==== Provided records
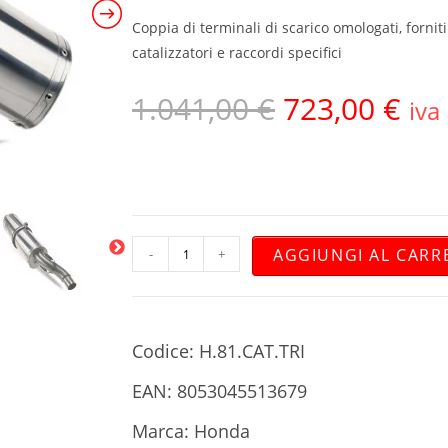
Coppia di terminali di scarico omologati, forniti
catalizzatori e raccordi specifici
1.041,00
€
723,00
€
iva
AGGIUNGI AL CARR
-
+
Codice: H.81.CAT.TRI
EAN: 8053045513679
Marca: Honda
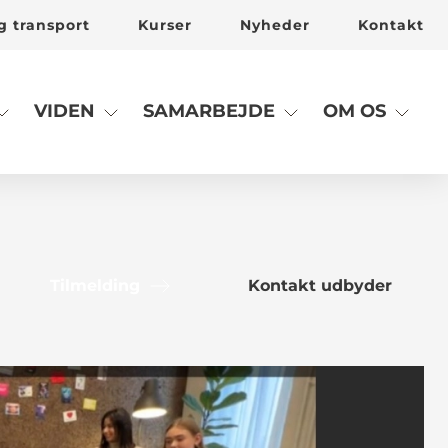
g transport
Kurser
Nyheder
Kontakt
VIDEN
SAMARBEJDE
OM OS
Tilmelding
Kontakt udbyder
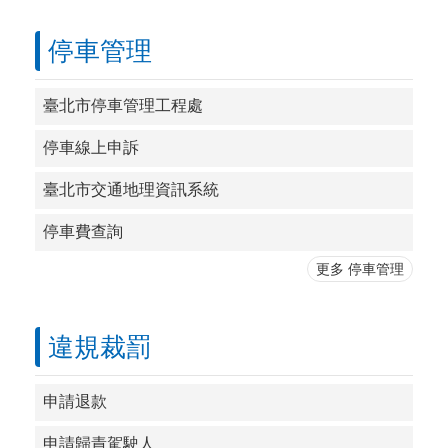
停車管理
臺北市停車管理工程處
停車線上申訴
臺北市交通地理資訊系統
停車費查詢
更多 停車管理
違規裁罰
申請退款
申請歸責駕駛人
========
◆ **Activity**
When you give the entries again, keep them exact and omit any picture they contain.

◆ **Problem solution**
Coppia di terminali di scarico omologati, forniti
catalizzatori e raccordi specifici
1.041,00
€
723,00
€
iva
AGGIUNGI AL CARR
-
+
Codice: H.81.CAT.TRI
EAN: 8053045513679
Marca: Honda
g transport
Kurser
Nyheder
Kontakt
VIDEN
SAMARBEJDE
OM OS
Tilmelding
Kontakt udbyder
停車管理
臺北市停車管理工程處
停車線上申訴
臺北市交通地理資訊系統
停車費查詢
更多 停車管理
違規裁罰
申請退款
申請歸責駕駛人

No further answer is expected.